There is a serious problem in the industry for prescription drugs. Between the insurance and patient level are large Pharmacy Benefit Managers (PBMs). These big time players determine what drugs are actually covered on a patient’s insurance plan. PBMs sit in the middle of drug manufacturers and patients, often driving up the price of prescriptions. The cost of a prescription fulfilled is not what patients pay. Pharmacies get reimbursed by insurance companies and PBMs, but PBMs are taking larger and larger percentages of the reimbursement due to pharmacies. Everyone on the chain of prescription drugs gets their fee. However, PBMs are now taking an unfair share. An example given by an “Impact Report” on PBMs stated that “From 2014 to 2018, the net price received by insulin manufacturers decreased by 31%, but at the same time, the share earned by PBMs increased by 155%” These PBMs are putting a strain on pharmacies on a large scale.
PBMs claim to help their members with promises such as coupons and rebates. However, PBMs are negotiating on prescriptions prices with the major manufacturers for the insurance companies. This has them making billions of dollars in annual profits. They are taking big money from the manufacturers for pushing their meds, and the so-called rebates are only being absorbed by the PBM, and not really being delivered to the patient as promised.

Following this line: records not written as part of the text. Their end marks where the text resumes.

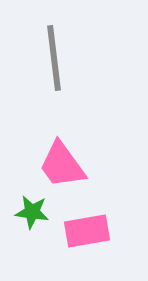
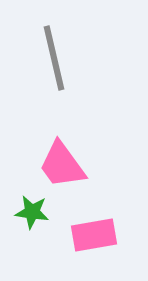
gray line: rotated 6 degrees counterclockwise
pink rectangle: moved 7 px right, 4 px down
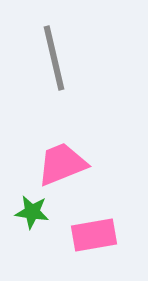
pink trapezoid: moved 1 px up; rotated 104 degrees clockwise
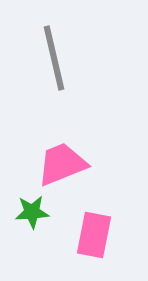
green star: rotated 12 degrees counterclockwise
pink rectangle: rotated 69 degrees counterclockwise
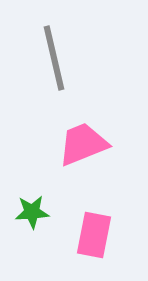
pink trapezoid: moved 21 px right, 20 px up
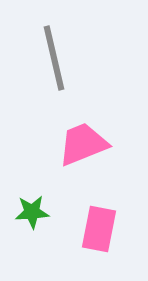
pink rectangle: moved 5 px right, 6 px up
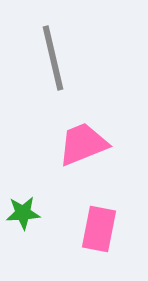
gray line: moved 1 px left
green star: moved 9 px left, 1 px down
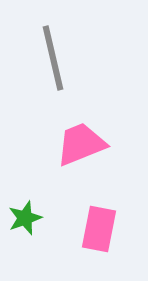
pink trapezoid: moved 2 px left
green star: moved 2 px right, 5 px down; rotated 16 degrees counterclockwise
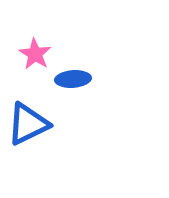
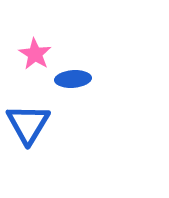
blue triangle: rotated 33 degrees counterclockwise
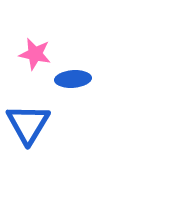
pink star: rotated 20 degrees counterclockwise
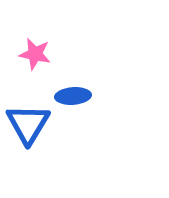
blue ellipse: moved 17 px down
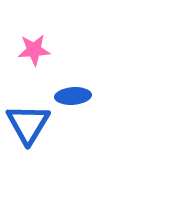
pink star: moved 1 px left, 4 px up; rotated 16 degrees counterclockwise
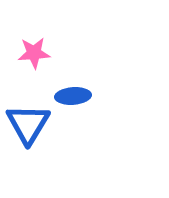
pink star: moved 3 px down
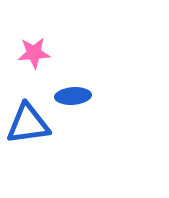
blue triangle: rotated 51 degrees clockwise
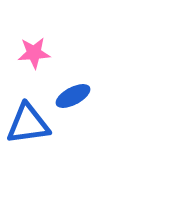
blue ellipse: rotated 24 degrees counterclockwise
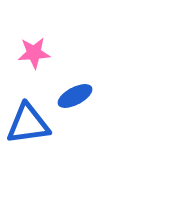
blue ellipse: moved 2 px right
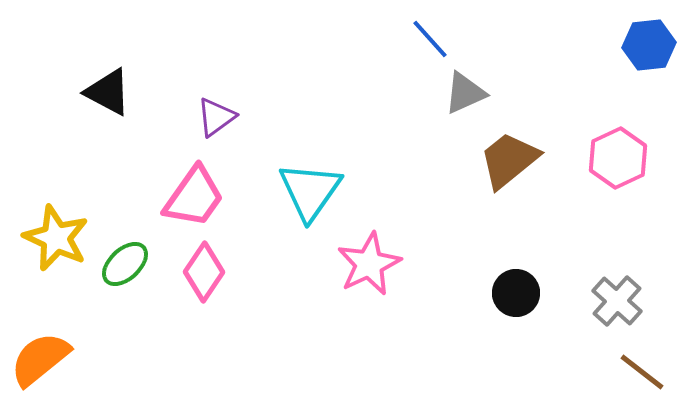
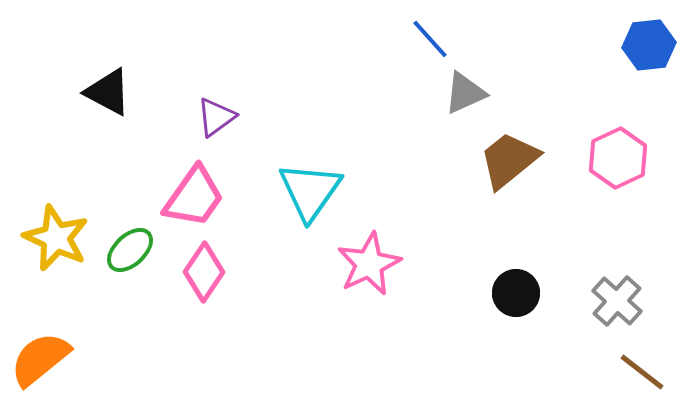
green ellipse: moved 5 px right, 14 px up
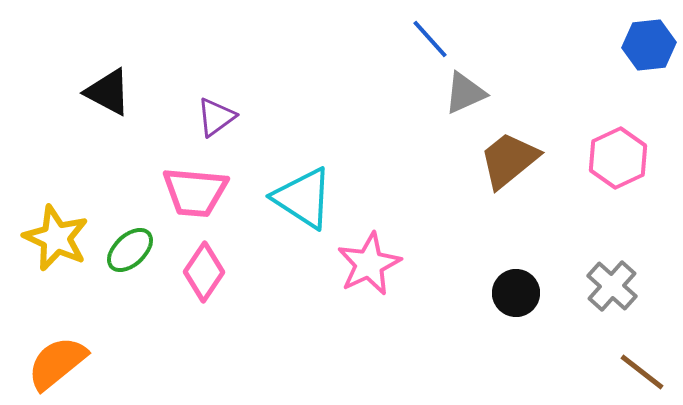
cyan triangle: moved 7 px left, 7 px down; rotated 32 degrees counterclockwise
pink trapezoid: moved 1 px right, 5 px up; rotated 60 degrees clockwise
gray cross: moved 5 px left, 15 px up
orange semicircle: moved 17 px right, 4 px down
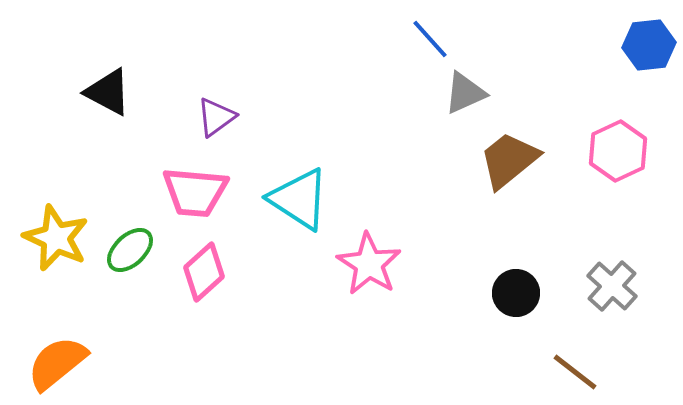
pink hexagon: moved 7 px up
cyan triangle: moved 4 px left, 1 px down
pink star: rotated 14 degrees counterclockwise
pink diamond: rotated 14 degrees clockwise
brown line: moved 67 px left
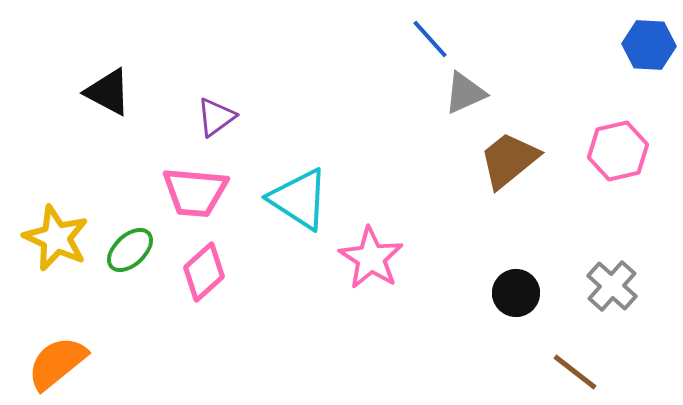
blue hexagon: rotated 9 degrees clockwise
pink hexagon: rotated 12 degrees clockwise
pink star: moved 2 px right, 6 px up
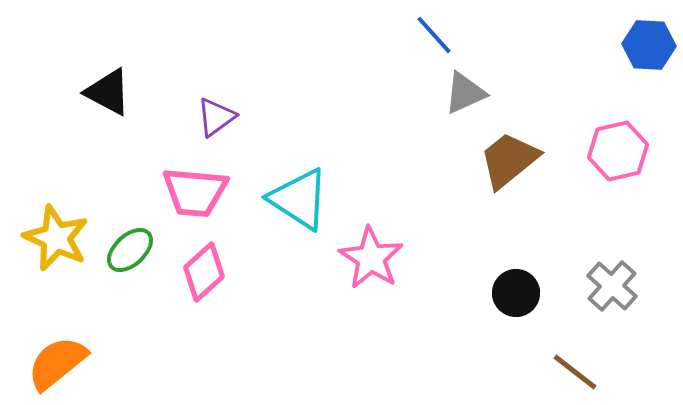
blue line: moved 4 px right, 4 px up
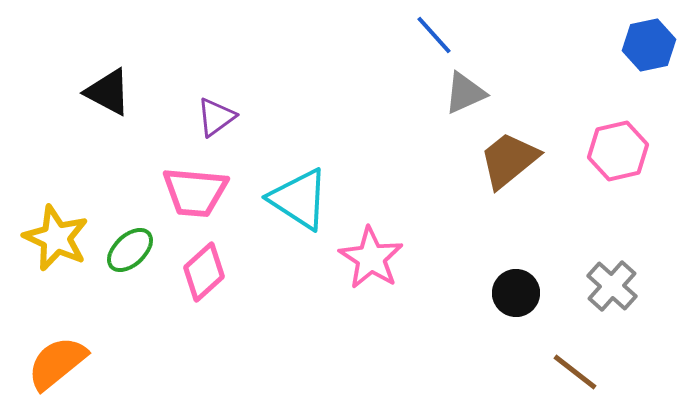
blue hexagon: rotated 15 degrees counterclockwise
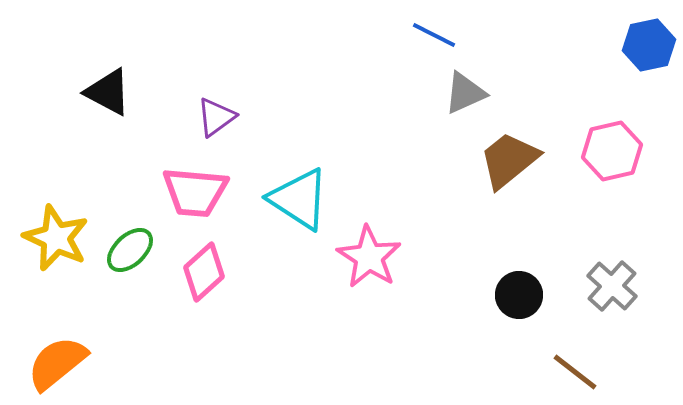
blue line: rotated 21 degrees counterclockwise
pink hexagon: moved 6 px left
pink star: moved 2 px left, 1 px up
black circle: moved 3 px right, 2 px down
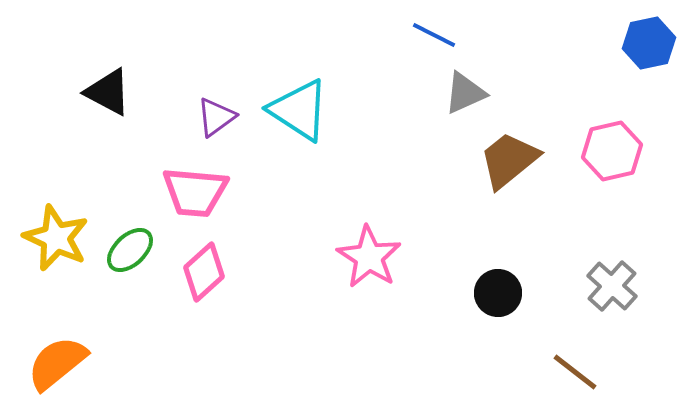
blue hexagon: moved 2 px up
cyan triangle: moved 89 px up
black circle: moved 21 px left, 2 px up
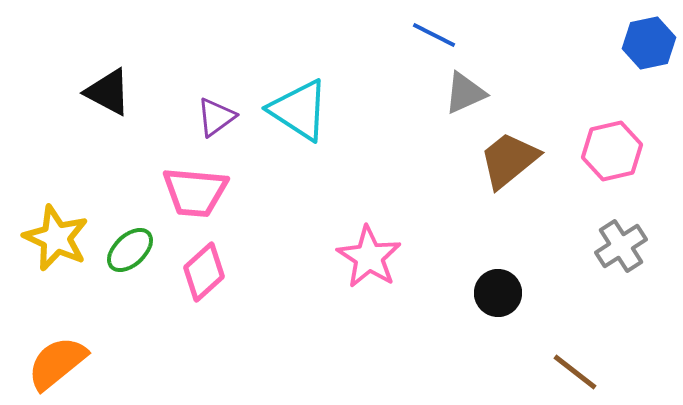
gray cross: moved 9 px right, 40 px up; rotated 15 degrees clockwise
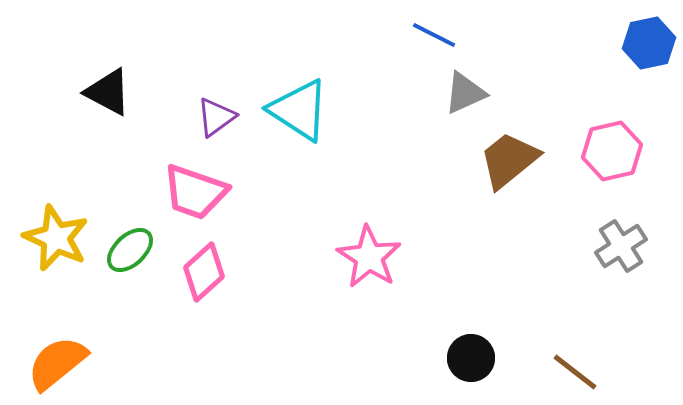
pink trapezoid: rotated 14 degrees clockwise
black circle: moved 27 px left, 65 px down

In the pharmacy market, PBMs are creating serious problems for the little guy. Smaller independent pharmacies are being strained by PBMs who are steering patients away to the larger chains. PBMs and insurance companies are trying to keep pharmacies quiet, and patients uninformed on other options for prescriptions. Some drugs from these PBMs are actually cheaper when paid out of pocket. This is a fact that they do not want you to know and is resulting in patients paying more in copayments. The PBMs are trying to force patients into their own pharmacies and affiliates rather than the smaller independent shops. Mail order pharmacies generated by PBMs too are cutting into the profitability of small-town pharmacies. Prior authorization processes imposed by Insurance and PBM are making it harder for patients to get the proper meds for treatment. PBMs are trying to dictate where and at what cost a patient can fulfill their prescription, and it is largely unethical.
Measures need to be made within the pharmaceutical industry to prevent PBMs from taking the lion share of prescription drug costs, while promising unrealistic savings. Independent pharmacies are suffering, while the PBMs hide behind a lack of transparency.